The Retail Revolutions report by international real estate adviser Savills published in June shows how retail stores are being turned into showrooms, where products are not stored but put out for customers to see.
“The line between e-commerce and brick-and-mortar retailing is growing increasingly blurred,” Marta Mikołajczyk-Pyrć, Head of Retail Property Management at Savills, said. “The shopping experience has become longer with several pre-purchase activities, both online and offline, affecting consumer decisions. There is no escape from digitization. Multi-channel retailing is not a thing of the future, it is a process that is already taking place.”
Another trend on the rise on the retail market is the use of store space for various events. On the Polish market, dominated by shopping centers, common areas serve the purpose. Such use of physical stores indicates that they offer additional shopping experience to drive sales, irrespective of the channel in which the actual purchase takes place.

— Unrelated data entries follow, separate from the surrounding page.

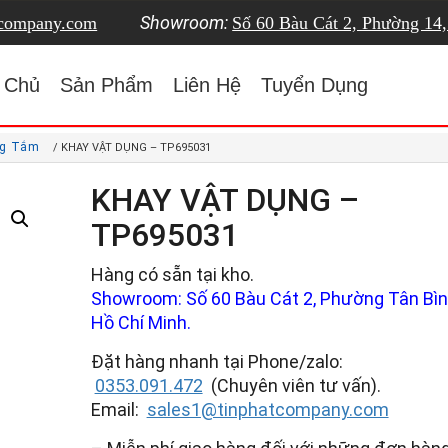
Showroom:
tcompany.com
Số 60 Bàu Cát 2, Phường 14
 Chủ
Sản Phẩm
Liên Hệ
Tuyển Dụng
ng Tắm
/ KHAY VẬT DỤNG – TP695031
KHAY VẬT DỤNG –
TP695031
Hàng có sẵn tại kho.
Showroom: Số 60 Bàu Cát 2, Phường Tân Bình
Hồ Chí Minh.
Đặt hàng nhanh tại Phone/zalo:
0353.091.472
(Chuyên viên tư vấn).
Email:
sales1@tinphatcompany.com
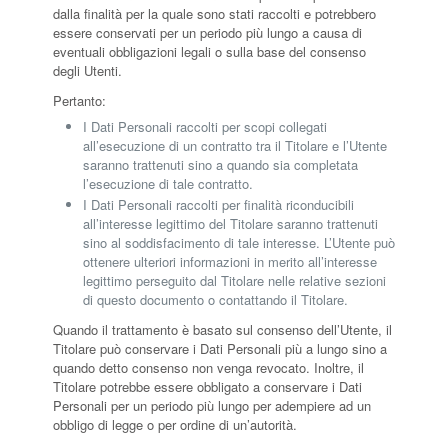
dalla finalità per la quale sono stati raccolti e potrebbero
essere conservati per un periodo più lungo a causa di
eventuali obbligazioni legali o sulla base del consenso
degli Utenti.
Pertanto:
I Dati Personali raccolti per scopi collegati
all’esecuzione di un contratto tra il Titolare e l’Utente
saranno trattenuti sino a quando sia completata
l’esecuzione di tale contratto.
I Dati Personali raccolti per finalità riconducibili
all’interesse legittimo del Titolare saranno trattenuti
sino al soddisfacimento di tale interesse. L’Utente può
ottenere ulteriori informazioni in merito all’interesse
legittimo perseguito dal Titolare nelle relative sezioni
di questo documento o contattando il Titolare.
Quando il trattamento è basato sul consenso dell’Utente, il
Titolare può conservare i Dati Personali più a lungo sino a
quando detto consenso non venga revocato. Inoltre, il
Titolare potrebbe essere obbligato a conservare i Dati
Personali per un periodo più lungo per adempiere ad un
obbligo di legge o per ordine di un’autorità.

Also in Poland, mobile apps provided by retailers are moving up in popularity. Essentially, they keep customers updated on products offered and current promotions while returning customers can earn points. Such solutions have already been put in place by health and beauty retailer Rossmann and H&M fashion stores, while hypermarket retailer Carrefour is offering virtual fitting rooms and an electronic sommelier advising shoppers on their choice of wine in the Posnania shopping centre. This is evidence of ongoing digitization of the in-store experience by both retailers and shopping center owners.
“In Poland, modern solutions for customers are being implemented primarily by property managers,” Mikołajczyk-Pyrć said. On the Polish market, in addition to hosting events in common areas, shopping center owners are introducing their own mobile apps and beacons on an ever larger scale. These technologies provide valuable statistics helping improve sales and enhancing comfort and the shopping experience,” she concluded.
The eCommerce market in Romania will be worth about EUR2.5bn this year and could double by 2020, the Romanian Association of Online Stores (AMRO) said.
Out of the 28 members states of EU, Romania is in last place in terms of digitalization and progress has been slow, but AMRO noted that Romania has good growth perspectives, as indicated in an EU intermediary report on the digital sector, published recently by the European Commission.
In the DESI report 2017, Romania is one of the countries with low performance, together with Bulgaria, Greece, Italy, Croatia, Poland, Cyprus, Hungary and Slovakia. On the other hand, Denmark, Finland, Sweden and Netherlands are the most advanced digital economies from EU.
Romania has the highest share of internet subscriptions from the EU and the mobile services on broadband is growing. Although Romanians use social media and video calls, they are reluctant regarding the online transactions, registering one of the lowest EU levels on online shopping and online banking services, according to the report. Only 56 per cent of Romanians use the internet on a regular basis.
“Online commerce can develop on a digital solid infrastructure and having a population with good digital skills. The good news is that we have favorable growth perspectives in both directions, which enables us to anticipate a doubling of the online commerce until 2020,” said Florinel Chis, executive director of AMRO.
The report focuses on the progress registered by the member states in digitalization, combining quantitative data supplied by Digital Economy and Society Index (DESI) and qualitative data on the specific policies of each country.
Hungary’s online retail trade generated EUR1.4bn in turnover in 2016, more than 5 per cent of the total national retail trade volume, according to a recent report by eNET Internet Research based on responses from web stores. The online retail (e-tail) sector grew in 2016 and is expected to continue growing its share of the total domestic retail trade, the report said.
The most popular product categories were IT and entertainment electronics, clothes, toys/gifts, and household machinery/white goods, according to the eNET research. Additionally to the size of the market, cart values also grew, according to eNET data. Online shoppers spent an average EUR42.18 in online purchases last year, EUR5.52 more than in 2015.
Hungarian web shops primarily offered cash payment on delivery, bank transfer or cash payment on site as payment options in 2016, eNET data reveal. Although a 25 basis-point expansion was seen in bank card payment on delivery, cash payment on delivery remains the most popular option in terms of both the number and value of orders.
According to eNET, the recent e-tail boom indicates that Hungarians have grown accustomed to this buying method. The number of online shoppers purchasing goods from domestic online shops grew by 600,000 in 2016 from just above 4 million in 2015. The number of shoppers ordering goods from foreign online stores also grew from 1.5 million in 2015 to 2.2 million in 2016.